水俣病の関係団体が環境大臣との懇談会でマイクの音が切られた問題を受け、環境省が設けた特別チームの目的について、木村敬(きむら たかし)熊本県知事が異議を唱えました。

木村敬知事「これから懇談を仕切り直し、やり方を見直して懇談をやっていこうという時によろしくない表現」

木村知事が「よろしくない」と指摘したのは、環境省が省内に設けた特別チーム「水俣病タスクフォース」の方向性についてです。

このチームは5月1日、水俣病の患者・被害者団体と伊藤信太郎(いとう しんたろう)環境大臣との懇談の場で、環境省の職員が団体側のマイクの音を切った問題を受けて設置されました。

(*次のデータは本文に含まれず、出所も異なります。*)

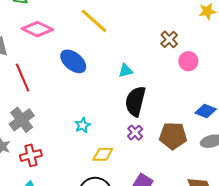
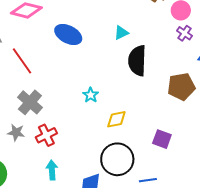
purple cross: (135, 133) -> (184, 33), moved

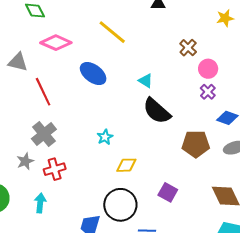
cyan triangle: (121, 33) -> (146, 81), turned 49
black semicircle: (137, 61) -> (157, 111), turned -60
gray star: (16, 132) -> (25, 161), turned 30
cyan arrow: (52, 170) -> (40, 203), moved

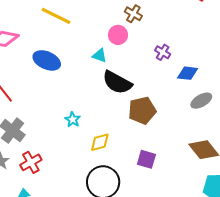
pink circle: (208, 69) -> (118, 35), moved
brown pentagon: (196, 144) -> (142, 110), moved

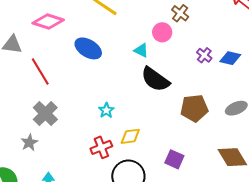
blue diamond: (188, 73) -> (230, 58), moved
brown pentagon: (142, 110) -> (194, 108), moved
red cross: (31, 162) -> (101, 147), moved

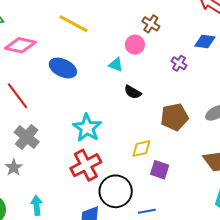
blue diamond: (230, 58) -> (205, 42), moved
black semicircle: (155, 79) -> (133, 92), size x0.6
cyan star: (106, 110) -> (87, 128), size x1.8
yellow diamond: (130, 136) -> (141, 148), moved
red cross: (101, 147) -> (86, 165), size x1.4

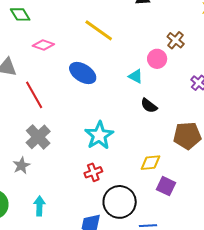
pink diamond: (20, 45) -> (43, 45), size x0.7
red cross: (86, 165) -> (93, 172), size x0.6

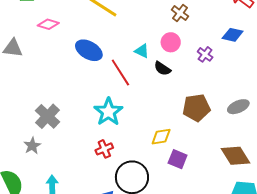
pink circle: (157, 59) -> (171, 42), moved
red line: (34, 95) -> (120, 73), moved
black semicircle: (149, 106) -> (162, 68), moved

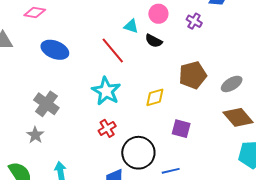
blue ellipse: (89, 50) -> (55, 50), moved
gray ellipse: (238, 107) -> (232, 84), moved
yellow diamond: (161, 137) -> (155, 97), moved

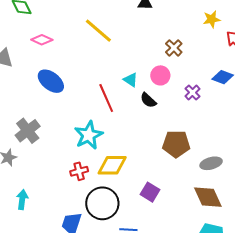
yellow diamond: (155, 97) -> (112, 165), moved, size x1.4

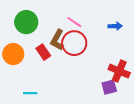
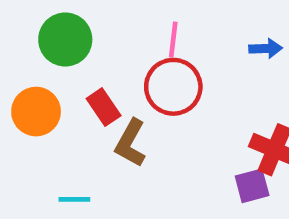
pink line: (74, 22) -> (173, 40), turned 63
brown L-shape: (57, 40) -> (131, 143), moved

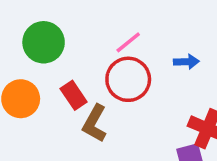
pink line: (173, 40) -> (128, 42), turned 44
blue arrow: (266, 49) -> (186, 62), moved

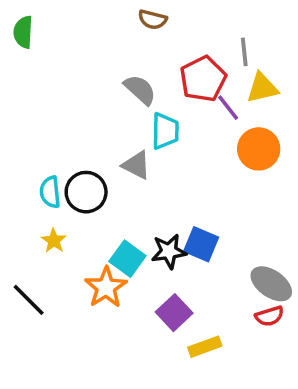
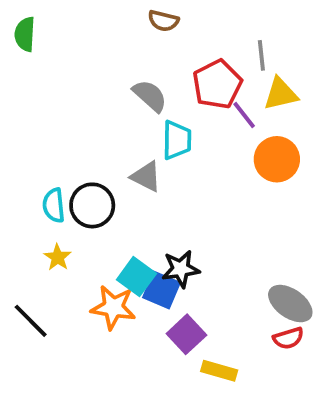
blue square: (201, 244) -> (161, 290), moved
orange star: (106, 287) -> (113, 307), turned -30
yellow rectangle: (205, 347) -> (219, 371), turned 36

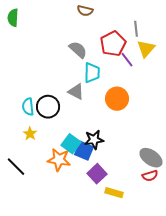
yellow triangle: (281, 94) -> (146, 49), turned -36
orange circle: (277, 159) -> (117, 99), moved

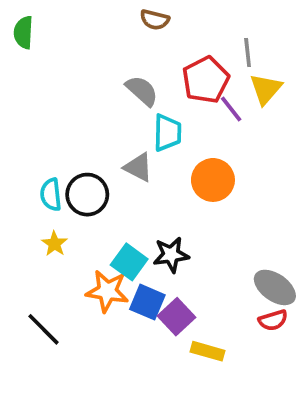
blue square: (84, 151) -> (147, 302), moved
black line: (16, 167) -> (44, 329), moved

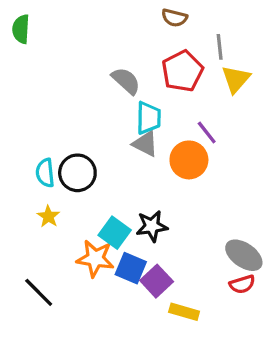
brown semicircle: (155, 20) -> (174, 18), moved
purple line: (231, 109) -> (207, 132), moved
gray triangle: (138, 167) -> (145, 144), moved

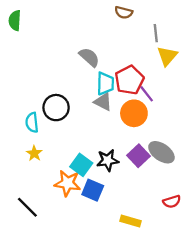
red pentagon: (182, 71) -> (129, 80), moved
black circle: (77, 173) -> (56, 108), moved
gray ellipse: (244, 255) -> (161, 152), moved
purple square: (157, 281) -> (139, 156), moved

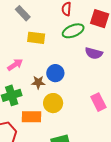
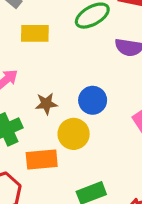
blue circle: (55, 73) -> (93, 100), moved

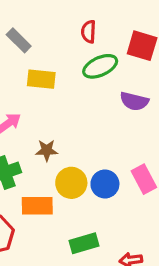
blue circle: (93, 100) -> (105, 184), moved

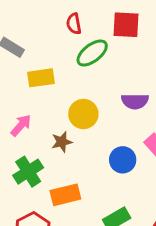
purple semicircle: (134, 101) -> (135, 101), moved
yellow circle: (71, 183) -> (83, 114), moved

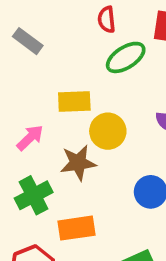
yellow rectangle: (41, 78) -> (74, 102), moved
brown star: (62, 142) -> (78, 163), size x1.4

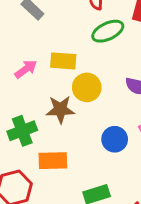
pink arrow: (30, 138) -> (26, 69), moved

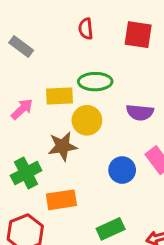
green ellipse: (108, 31) -> (95, 82), moved, turned 32

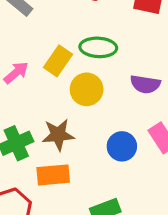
yellow rectangle: (59, 96) -> (58, 61), turned -56
brown star: (63, 146) -> (58, 135), moved

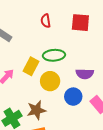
blue circle: (122, 146) -> (73, 97), moved

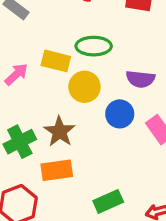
yellow rectangle: (31, 66) -> (56, 61), turned 72
brown star: (36, 110) -> (59, 132), turned -30

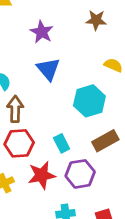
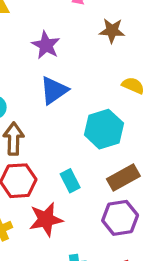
blue triangle: (48, 69) -> (54, 90), turned 35
purple hexagon: (80, 174) -> (120, 218), moved

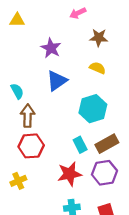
yellow semicircle: (133, 85) -> (98, 68), moved
cyan rectangle: (70, 181) -> (80, 145), moved
red star: (46, 219) -> (70, 174), moved

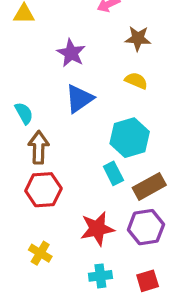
cyan rectangle: (80, 145) -> (113, 173), moved
yellow cross: (18, 181) -> (40, 253), moved, turned -35

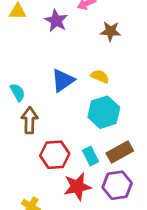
purple star: (71, 53) -> (56, 21), moved
yellow semicircle: (136, 81) -> (100, 76), moved
cyan rectangle: (113, 173) -> (91, 156), moved
red hexagon: (43, 190) -> (55, 155), moved

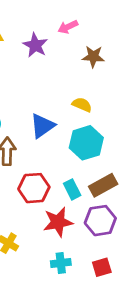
blue triangle: (63, 80) -> (42, 126), moved

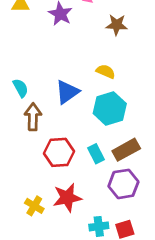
red star: (58, 222) -> (67, 198), moved
cyan cross: (61, 263) -> (99, 226), moved

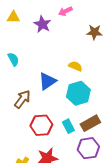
brown star: (117, 25) -> (94, 32), moved
cyan semicircle: (21, 88) -> (13, 59), moved
brown arrow: (33, 117) -> (22, 99), turned 36

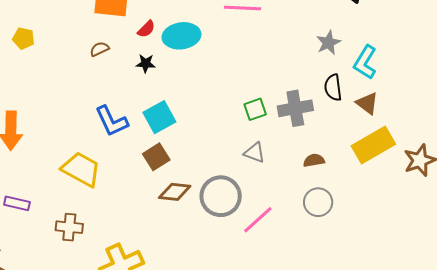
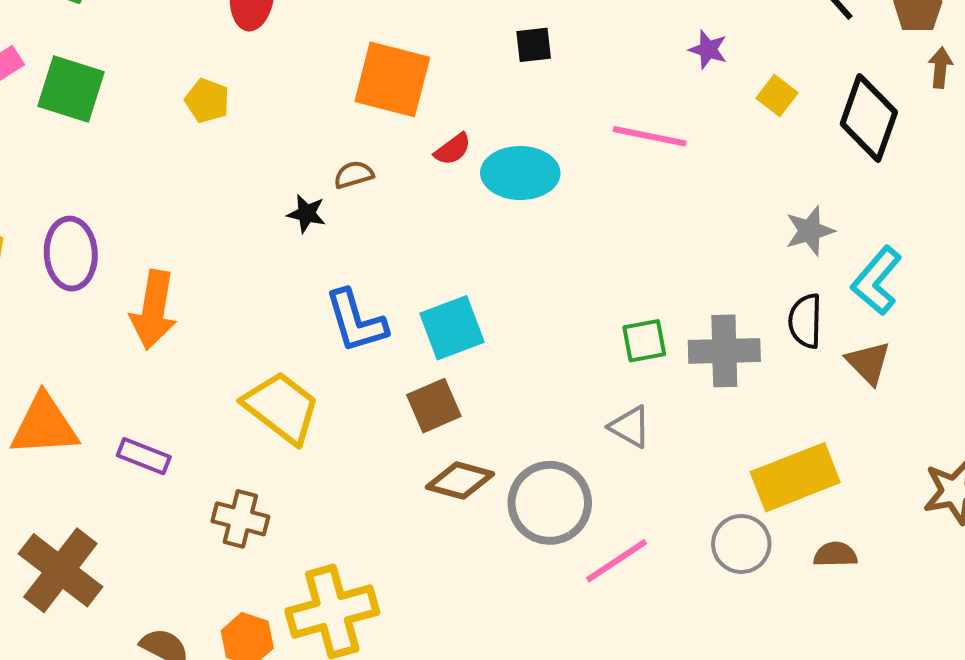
yellow pentagon: (24, 38) -> (207, 101), moved
black star: (146, 63) -> (307, 214), moved
yellow rectangle: (373, 145) -> (795, 477), moved
brown semicircle: (314, 160) -> (835, 554), moved

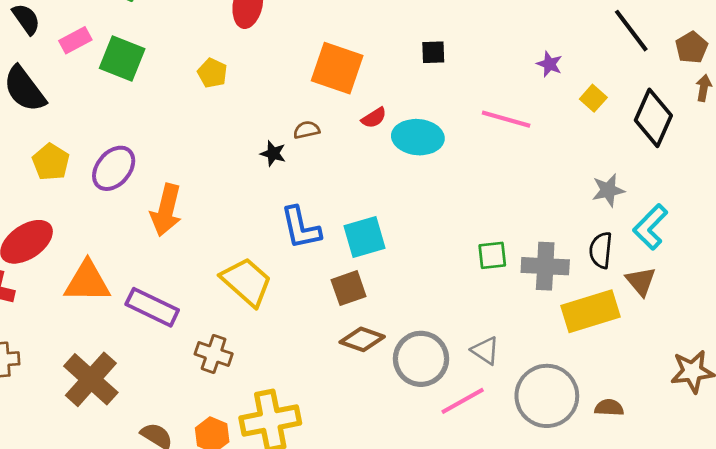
purple ellipse: (71, 254) -> (114, 168), turned 39
gray triangle: (630, 427) -> (485, 351), moved
purple rectangle: (144, 456) -> (152, 307), size x1.5
yellow rectangle: (795, 477) -> (591, 311), moved
gray circle: (741, 544) -> (547, 396), size x1.6

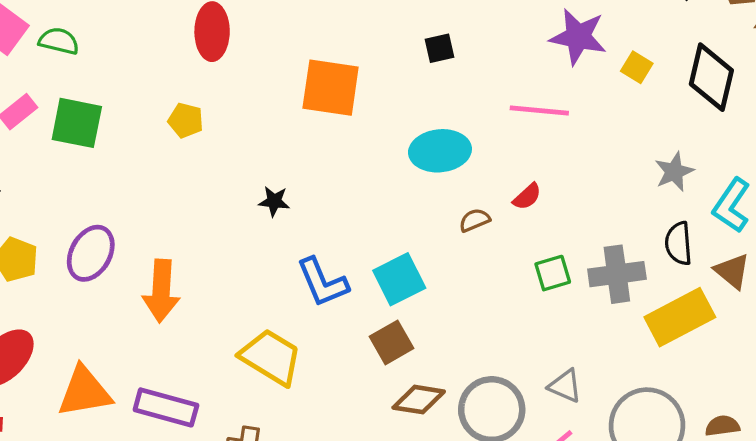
purple star: (549, 64) -> (578, 37), size x1.8
red semicircle: (374, 118) -> (527, 197), moved
brown semicircle: (307, 130) -> (475, 220), moved

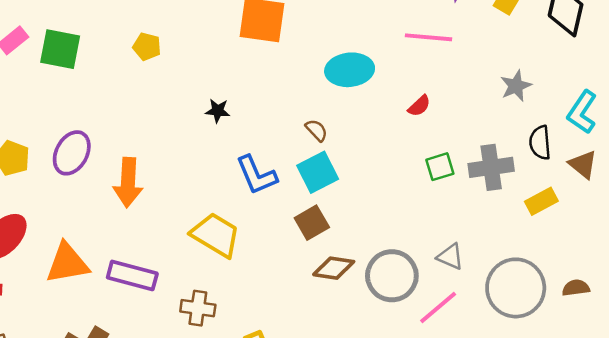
gray star: (674, 172) -> (516, 86), moved
brown semicircle: (475, 220) -> (316, 130), moved, turned 70
yellow rectangle: (680, 317) -> (541, 201), size x0.6

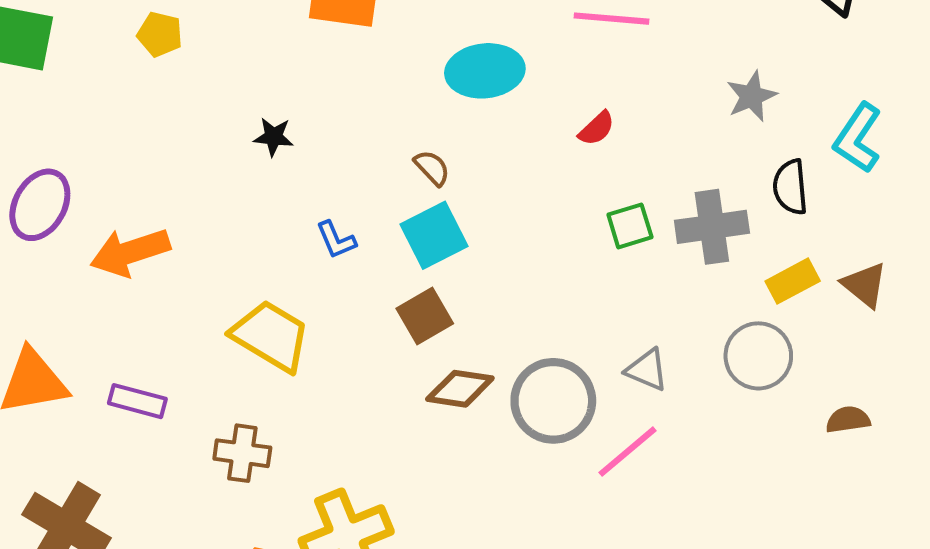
brown triangle: (583, 164) -> (865, 285), moved
blue L-shape: (256, 175) -> (336, 240), size x0.6
orange arrow: (128, 182) -> (130, 252), turned 69
purple rectangle: (132, 275) -> (137, 401), size x0.7
gray circle: (516, 288) -> (758, 356), moved, size x0.7

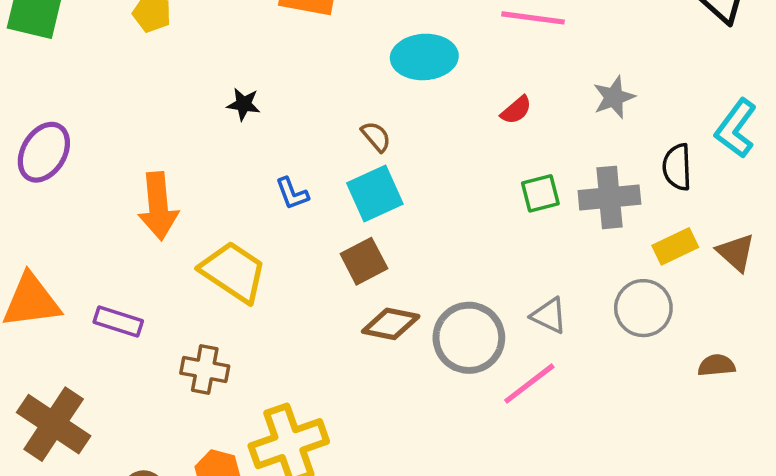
gray star: (752, 96) -> (614, 97), moved
orange arrow: (130, 252) -> (158, 206), moved, turned -80

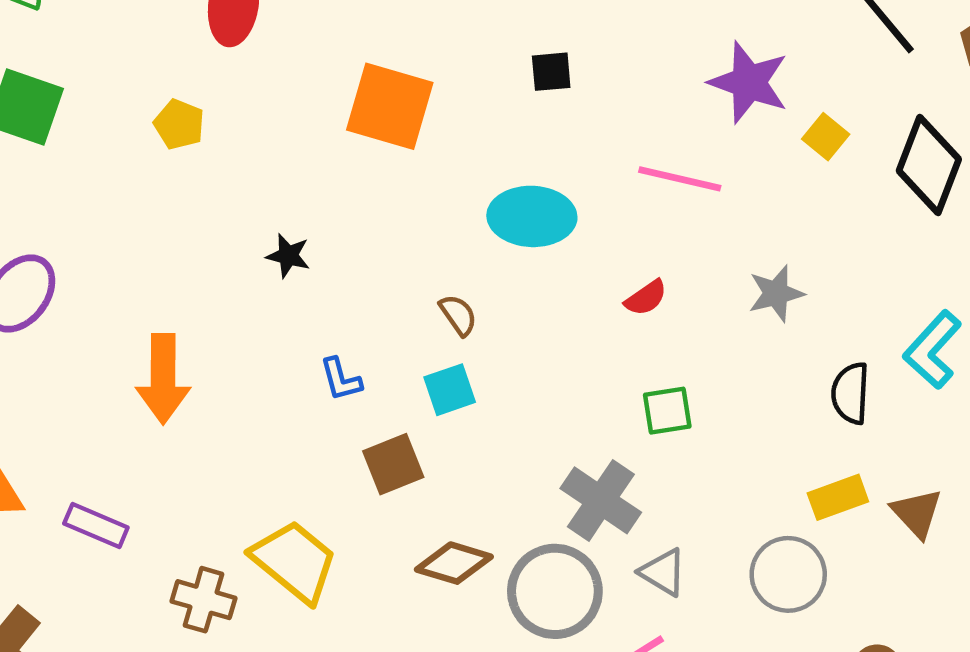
cyan square: (375, 193) -> (450, 390), size x0.7
gray cross: (609, 197) -> (601, 500), moved, turned 34
brown square: (364, 261) -> (393, 464), moved
yellow trapezoid: (233, 272) -> (294, 561), moved

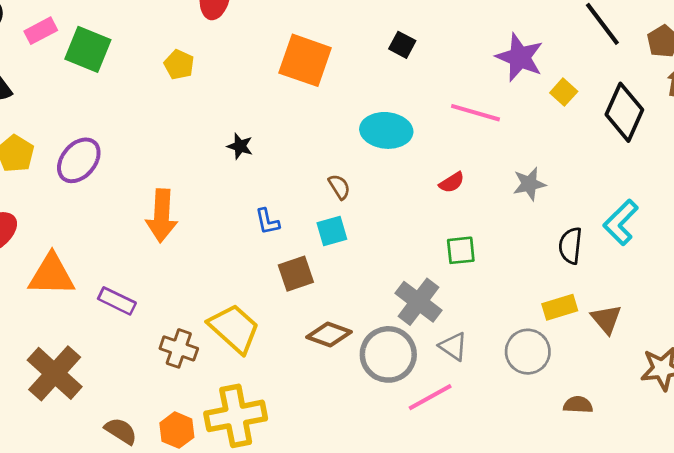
black square: (551, 72) -> (402, 45), turned 30

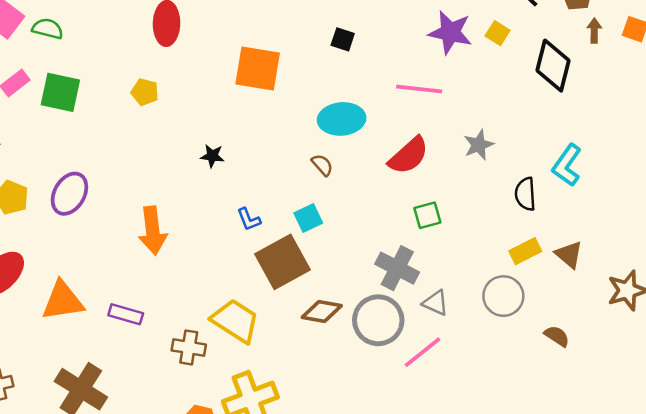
yellow square: (564, 92) -> (498, 33), moved
red semicircle: (452, 182) -> (409, 156), size x1.8
brown semicircle: (339, 187) -> (322, 165), moved
brown square: (296, 274) -> (283, 262), size x1.6
brown semicircle: (578, 405) -> (557, 336), turned 40

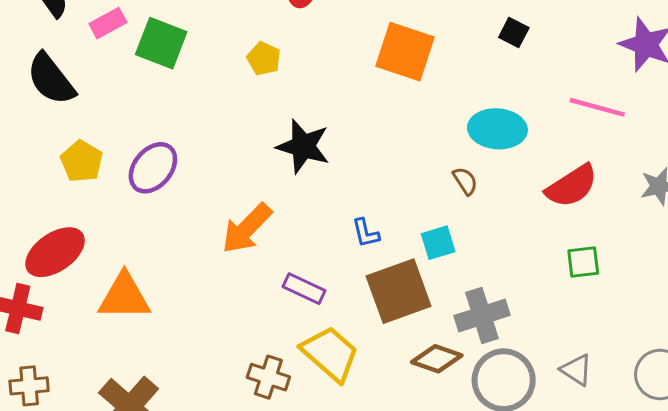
black star: (212, 156) -> (303, 146), moved, size x1.8
orange arrow: (153, 231) -> (247, 228), turned 42
gray cross: (397, 268) -> (482, 315), moved, turned 36
purple rectangle: (126, 314) -> (304, 289), moved

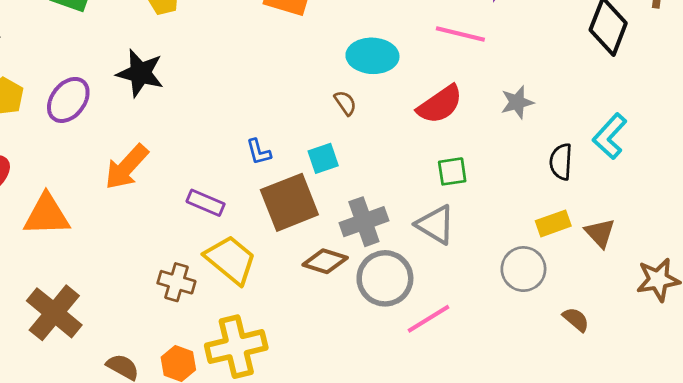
black star: (303, 146) -> (140, 73), moved
orange arrow: (247, 228) -> (127, 167), moved
gray triangle: (576, 370) -> (435, 225), moved, size x1.4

その目的について伊藤大臣は、5月14日の記者会見で「現行法制のもとで1人でも多く被害者を救うため」と述べましたが、3日後にはトーンダウン。「改めて懇談の場を開催し、関係を修復すること」と話し、「被害者の救済」には言及しませんでした。

これを受け木村知事は、「話を聞くことだけが懇談会の目的と受け取られる」として、5月23日の環境大臣との面会で、懇談会では団体の要望に回答するよう要求し、伊藤大臣も同意したということです。